Snow Widows: Scott'S Fatal Antarctic Expedition by the Women They Left Behind
Katherine MacInnes
Snow Widows: Scott’S Fatal Antarctic Expedition by the Women They Left Behind
Katherine MacInnes
In the middle of a moonless night in 1913, the Terra Nova steams silently into Oamaru harbour in New Zealand. The men aboard have a desperate mission - they must reach the relatives of Scott’s South Pole expedition before the morning papers break the news that the whole party have perished.
Robert Falcon Scott and the men of his polar expedition were heroes of their age, enduring tremendous hardships to further the reputation of the empire they served. But they were also husbands, fathers, sons and brothers.
Now for the first time, and with unprecedented access to family archives, Katherine MacInnes retells the story of the race for the South Pole from the perspective of the women whose lives would be forever changed by it, five women who offer a window into a lost age.
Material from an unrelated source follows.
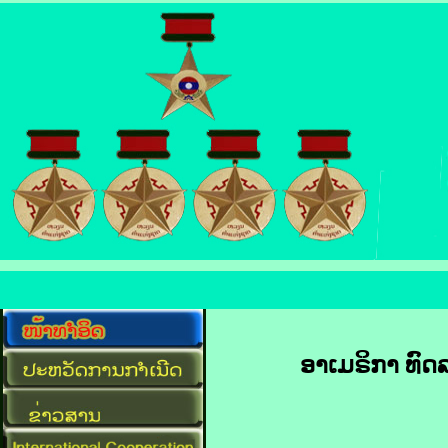
ອາເມຣິກາ ທົດລອງ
Kathleen Scott, the fierce young wife of the expedition leader campaigned relentlessly for Scott’s reputation, but did her ambition for glory drive her husband to take unnecessary risks? Oriana Wilson, a true help-mate and partner to the expedition’s doctor, was a scientific mind in her own right and understood more than most what the men faced in Antarctica. ‘Empire’ Emily Bowers had already survived more than many, having fled the burning of Perak in the third Anglo-Burmese war. She and her son Birdie were ‘more than just mother and son’, they were firm friends. The indomitable Caroline Oates was the very picture of decorum and everything an Edwardian woman aspired to be, but she came to openly snubs the king’s invitations to celebrate the expedition and the man who ‘killed [her] son’. Lois Evans led a harder life than the other women, constantly on the edge of poverty and forced endure the media’s classist assertions that her husband, the sole ‘Jack Tar’ in a band of officers, must have been responsible for the party’s downfall. Lois didn’t leave the copious letters and diaries her upperclass counterparts did, so her part of the story has been reconstructed through archival research, and is shared here for the first time.
In a remarkable feat of historical reconstruction and with a gripping narrative voice, Katherine MacInnes vividly depicts the lives, loves and losses of five women forced into the public eye by tragedy and shaped by the unrelenting culture of empire.